Arm's New Cortex-A78 and Cortex-X1 Microarchitectures: An Efficiency and Performance Divergence (2024)

The Cortex-A78Micro-architecture: PPA Focused

The new Cortex-A78 had been on Arm’s roadmaps for a few years now, and we have been expecting the design to represent the smallest generational microarchitectural jump in Arm’s new Austin family. As the third iteration of Arm's Austin core designs, A78 follows the sizable 25-30% IPC improvements that Arm delivered on the Cortex-A76 and A77, which is to say that Arm has already picked a lot of the low-hanging fruit in refining their Austin core.

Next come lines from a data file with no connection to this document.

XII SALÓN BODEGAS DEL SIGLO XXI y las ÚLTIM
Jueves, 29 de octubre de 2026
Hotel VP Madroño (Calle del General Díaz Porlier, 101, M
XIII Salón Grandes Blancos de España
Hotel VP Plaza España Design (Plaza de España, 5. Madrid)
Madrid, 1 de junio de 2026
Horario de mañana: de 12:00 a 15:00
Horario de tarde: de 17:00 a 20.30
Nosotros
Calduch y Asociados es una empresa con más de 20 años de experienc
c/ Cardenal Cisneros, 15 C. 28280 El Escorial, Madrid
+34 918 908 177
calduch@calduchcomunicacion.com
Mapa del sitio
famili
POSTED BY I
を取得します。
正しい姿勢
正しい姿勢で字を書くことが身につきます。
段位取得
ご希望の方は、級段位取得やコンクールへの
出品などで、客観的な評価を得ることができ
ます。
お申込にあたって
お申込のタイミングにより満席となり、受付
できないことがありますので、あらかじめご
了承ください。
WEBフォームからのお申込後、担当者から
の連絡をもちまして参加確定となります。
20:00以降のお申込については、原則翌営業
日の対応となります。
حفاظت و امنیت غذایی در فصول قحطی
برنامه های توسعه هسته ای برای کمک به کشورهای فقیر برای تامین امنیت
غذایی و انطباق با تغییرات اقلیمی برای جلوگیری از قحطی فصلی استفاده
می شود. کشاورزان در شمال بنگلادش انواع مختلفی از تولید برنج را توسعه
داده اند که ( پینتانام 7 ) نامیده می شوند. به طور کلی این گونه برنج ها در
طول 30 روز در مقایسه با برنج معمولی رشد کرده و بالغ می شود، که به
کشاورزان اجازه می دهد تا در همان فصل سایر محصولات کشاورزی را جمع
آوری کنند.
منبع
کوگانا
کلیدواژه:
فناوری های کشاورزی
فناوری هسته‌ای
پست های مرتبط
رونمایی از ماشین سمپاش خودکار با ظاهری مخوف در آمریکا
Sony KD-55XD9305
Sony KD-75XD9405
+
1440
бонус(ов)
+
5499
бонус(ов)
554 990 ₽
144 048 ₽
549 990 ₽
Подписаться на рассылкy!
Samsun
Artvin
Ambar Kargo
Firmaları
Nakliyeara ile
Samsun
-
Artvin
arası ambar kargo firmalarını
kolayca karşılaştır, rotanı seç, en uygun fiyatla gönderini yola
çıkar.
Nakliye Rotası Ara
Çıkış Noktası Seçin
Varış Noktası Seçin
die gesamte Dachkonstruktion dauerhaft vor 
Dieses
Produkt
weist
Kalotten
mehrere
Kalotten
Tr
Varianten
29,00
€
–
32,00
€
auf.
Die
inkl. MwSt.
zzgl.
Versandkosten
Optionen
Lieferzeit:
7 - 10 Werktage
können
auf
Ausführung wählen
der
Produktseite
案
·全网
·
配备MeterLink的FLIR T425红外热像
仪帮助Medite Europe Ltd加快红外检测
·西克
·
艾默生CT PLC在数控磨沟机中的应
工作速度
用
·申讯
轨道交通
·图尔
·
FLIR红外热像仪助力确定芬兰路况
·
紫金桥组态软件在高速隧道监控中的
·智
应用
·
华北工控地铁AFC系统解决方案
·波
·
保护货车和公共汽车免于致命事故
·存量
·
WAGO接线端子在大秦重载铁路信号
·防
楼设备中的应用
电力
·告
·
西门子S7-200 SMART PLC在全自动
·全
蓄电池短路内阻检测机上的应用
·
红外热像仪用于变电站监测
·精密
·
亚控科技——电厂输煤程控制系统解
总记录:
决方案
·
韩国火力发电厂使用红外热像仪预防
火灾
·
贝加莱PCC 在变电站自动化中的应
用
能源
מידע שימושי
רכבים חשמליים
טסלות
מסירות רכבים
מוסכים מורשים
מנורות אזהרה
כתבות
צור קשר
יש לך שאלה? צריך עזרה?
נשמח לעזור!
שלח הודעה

As the new A78 now finds itself part of a sibling pairing along side the higher performance X1 CPU, we naturally see the biggest focus of this particular microarchitecture being on improving the PPA of the design. Arm’s goals were reasonable performance improvements, balanced with reduced power usage and maintaining or reducing the area of the core.

It’s still an Arm v8.2 CPU, sharing ISA compatibility with the Cortex-A55 CPU for which it is meant to be paired with in a DynamIQ cluster. We see similar scaling possibilities here, with up to 4 cores per DSU, with an L3 cache scaling up to 4MB in Arm’s projected average target designs.

Microarchitectural improvements of the core are found throughout the design. On the front-end, the biggest change has been on the part of the branch predictor, which now is able to process up to two taken branches per cycle. Last year, the Cortex-A77 had introduced as secondary branch execution unit in the back-end, however the actual branch unit on the front-end still only resolved a single branch per cycle.

The A78 is now able to concurrently resolve two predictions per cycle, vastly increasing the throughput on this part of the core and better able to recover from branch mispredictions and resulting pipeline bubbles further downstream in the core. Arm claims their microarchitecture is very branch prediction driven so the improvements here add a lot to the generational improvements of the core. Naturally, the branch predictors themselves have also been improved in terms of their accuracy, which is an ongoing effort with every new generation.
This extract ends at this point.